Records from a data collection:
.....
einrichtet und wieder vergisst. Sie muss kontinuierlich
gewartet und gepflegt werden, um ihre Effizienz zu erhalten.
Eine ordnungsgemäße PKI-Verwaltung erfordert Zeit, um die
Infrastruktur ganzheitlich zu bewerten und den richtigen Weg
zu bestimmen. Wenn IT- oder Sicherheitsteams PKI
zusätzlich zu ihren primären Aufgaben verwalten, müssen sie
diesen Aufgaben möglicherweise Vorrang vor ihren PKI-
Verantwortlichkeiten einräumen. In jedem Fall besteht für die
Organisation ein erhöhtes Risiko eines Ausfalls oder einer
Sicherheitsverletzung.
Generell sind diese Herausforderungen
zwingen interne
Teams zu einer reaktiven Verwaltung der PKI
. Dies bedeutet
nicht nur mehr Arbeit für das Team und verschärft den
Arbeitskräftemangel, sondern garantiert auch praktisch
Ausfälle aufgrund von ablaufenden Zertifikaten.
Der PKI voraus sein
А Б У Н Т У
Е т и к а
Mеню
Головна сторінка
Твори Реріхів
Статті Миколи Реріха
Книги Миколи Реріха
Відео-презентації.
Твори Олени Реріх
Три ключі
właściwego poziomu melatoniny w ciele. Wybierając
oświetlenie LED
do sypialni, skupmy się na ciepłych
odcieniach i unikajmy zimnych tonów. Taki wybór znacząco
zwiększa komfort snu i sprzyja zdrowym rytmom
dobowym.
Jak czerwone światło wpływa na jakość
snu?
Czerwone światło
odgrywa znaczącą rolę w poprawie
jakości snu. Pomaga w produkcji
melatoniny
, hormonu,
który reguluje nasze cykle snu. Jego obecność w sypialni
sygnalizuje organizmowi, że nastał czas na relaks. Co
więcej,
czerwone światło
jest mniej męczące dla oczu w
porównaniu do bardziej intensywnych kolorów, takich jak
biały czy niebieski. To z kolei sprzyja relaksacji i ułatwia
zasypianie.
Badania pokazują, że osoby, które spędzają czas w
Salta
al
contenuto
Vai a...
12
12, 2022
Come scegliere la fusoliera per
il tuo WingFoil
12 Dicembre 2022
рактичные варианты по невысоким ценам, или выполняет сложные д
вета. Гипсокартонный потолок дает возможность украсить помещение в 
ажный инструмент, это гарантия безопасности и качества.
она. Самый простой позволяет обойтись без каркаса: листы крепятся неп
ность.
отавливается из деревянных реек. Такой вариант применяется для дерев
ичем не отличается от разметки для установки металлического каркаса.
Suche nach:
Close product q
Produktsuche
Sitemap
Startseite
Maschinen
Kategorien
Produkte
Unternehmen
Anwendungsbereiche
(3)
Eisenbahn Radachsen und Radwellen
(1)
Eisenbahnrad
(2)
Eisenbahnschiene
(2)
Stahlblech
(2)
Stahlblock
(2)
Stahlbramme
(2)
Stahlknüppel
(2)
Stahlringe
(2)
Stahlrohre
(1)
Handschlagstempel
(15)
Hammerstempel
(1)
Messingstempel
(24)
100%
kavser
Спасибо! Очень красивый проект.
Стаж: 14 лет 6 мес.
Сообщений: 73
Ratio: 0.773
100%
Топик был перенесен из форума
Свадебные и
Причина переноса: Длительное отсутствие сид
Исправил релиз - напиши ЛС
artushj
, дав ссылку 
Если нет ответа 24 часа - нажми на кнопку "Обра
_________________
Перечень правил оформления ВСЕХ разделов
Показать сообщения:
.....
--- Task details ---
State the number of lines above that include "ihren", and nothing further.

--- Written response ---
2